Firstly, it challenges the treatment of presence as the mere product of human information processing, a point well made by Riva and his colleagues (Riva et al. 2004). They have argued that presence either evolved for no particular purpose (that is, it is an emergent or serendipitous property of the nervous system) or it has some evolutionary advantage. In examining the latter alternative, they note that “the appearance of the sense of presence allows the nervous system to solve a key problem for its survival: how to differentiate between internal and external states”. This biological / evolutionary perspective tells us one further thing about presence, namely that it is an active state (or process) and that this activity is directed at the world. Being directed at the world means that presence is intentional. That is, it has the property of being about something rather than some kind of free floating mental state. Intentionality connects our mental states (and bodies) to the world and when we witness something we ‘inherit’ this intentionality, so that the psychological and physiological states associated with witnessing are similarly intentional.
Secondly, this consideration of witnessing also foregrounds the importance of understanding the properties of that which is being witnessed. Presence research, in the main, has tended to treat the make up of the worlds (real or virtual) in which we find ourselves present as content factors (e.g. Fencott, 1999; Lessiter et al., 2001; Schubert et al. 2001, Slater, 2003; Baños et al., 2004; Nunez and Blake, 2006 among other). Ijsselsteijn et al. (2000) have proposed examples of content factors as including objects, actors, events, interactivity, autonomy of environment and agents, reactions of others and the nature of tasks (conducted in a virtual environment). In contrast, and from this ontological perspective, we recognise that to be witnessed things, people and events are required to be available. By availability we mean, within reach, proximal or as Heidegger (1927/1962) famously put it, ready-to-hand. Thus we can feel closer to our own spouse, who might be hundreds of kilometres away, on our cell phone than we do to a passenger sitting next to us on a train. This account of ‘readiness-to-hand’ is based on his observation that we do not encounter entities as discrete objects or as substances but as part of a meaningful network of things we can use (Heidegger calls them tools and equipment), exploit or engage while other beings which are not immediately available to us are said to be present-at-hand.

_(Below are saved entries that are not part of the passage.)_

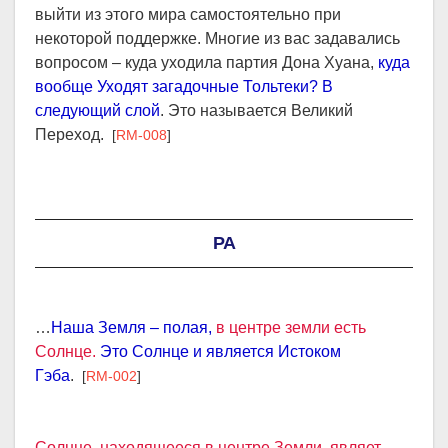
выйти из этого мира самостоятельно при
некоторой поддержке. Многие из вас задавались
вопросом – куда уходила партия Дона Хуана,
куда
вообще Уходят загадочные Тольтеки?
В
следующий слой
. Это называется Великий
Переход.
[
RM-008
]
РА
…
Наша Земля – полая,
в центре земли есть
Солнце.
Это Солнце и является Истоком
Гэба
.
[
RM-002
]
Солнце, находящееся в центре Земли, являет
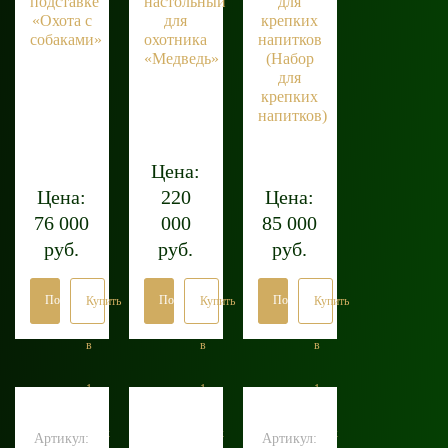
подставке
настольный
для
«Охота с
для
крепких
собаками»
охотника
напитков
«Медведь»
(Набор
для
крепких
напитков)
Цена:
Цена:
220
Цена:
76 000
000
85 000
руб.
руб.
руб.
Подробнее
Подробнее
Подробнее
Купить
Купить
Купить
в
в
в
1
1
1
клик
клик
клик
Артикул:
Артикул:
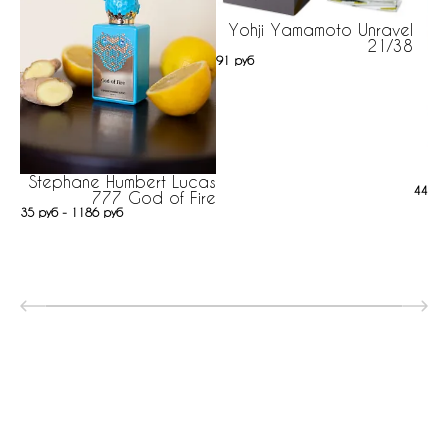
Yohji Yamamoto Unravel
21/38
91 руб
Stephane Humbert Lucas
447 р
777 God of Fire
35 руб - 1186 руб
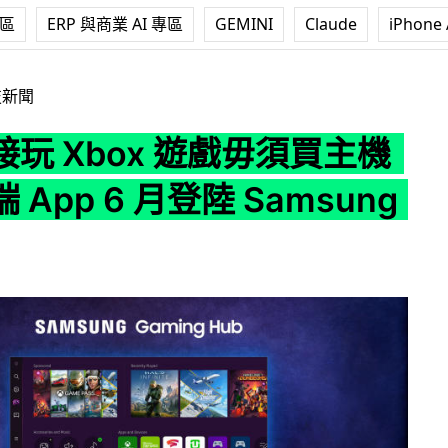
專區
ERP 與商業 AI 專區
GEMINI
Claude
iPhone 
遊戲毋須買主機 官方雲端 App 6 月登陸 Samsung 電視
技新聞
玩 Xbox 遊戲毋須買主機
 App 6 月登陸 Samsung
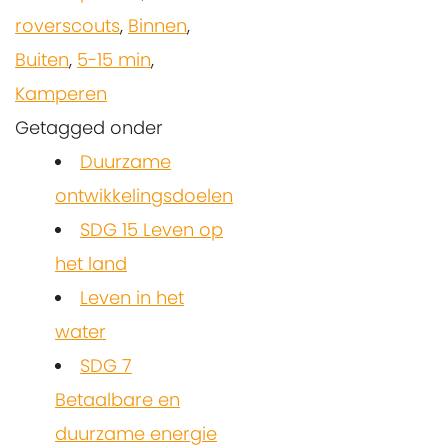
roverscouts
,
Binnen
,
Buiten
,
5-15 min
,
Kamperen
Getagged onder
Duurzame
ontwikkelingsdoelen
SDG 15 Leven op
het land
Leven in het
water
SDG 7
Betaalbare en
duurzame energie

Finally, witnessing is different from perceiving in that the former involves the creation of a representation of what we witness but this in itself presents us with a problem. The language and concepts we have used so far have been ontological which has no place for the representational. Our solution to this is to adopt and extend Clark’s distinction between strong and weak representation. We propose that, like Clark, those things (other beings) which are available can also serve as a kind of external memory or as a weak ‘representation’. This recalls both Dreyfus’ observation that ‘The best representation of the world is [ …] the world itself’ (Dreyfus, 2002) and that most ancient of mnemonics the method of loci.
We now consider each of these points in a little more detail beginning with a discussion of presence.
Note 2: To describe present-at-hand as unavailable is a simplification but one which I do not believe misleads. Dreyfus (1991), for example, in his commentary on Heidegger’s Being and Time, distinguishes between available and unavailable as being aspects of readiness-to- hand and uses the term occurrentness to describe being present-at- hand (occurrentness also having two states or modes). While these are important distinctions I do not think that they are germane to the current discussion here.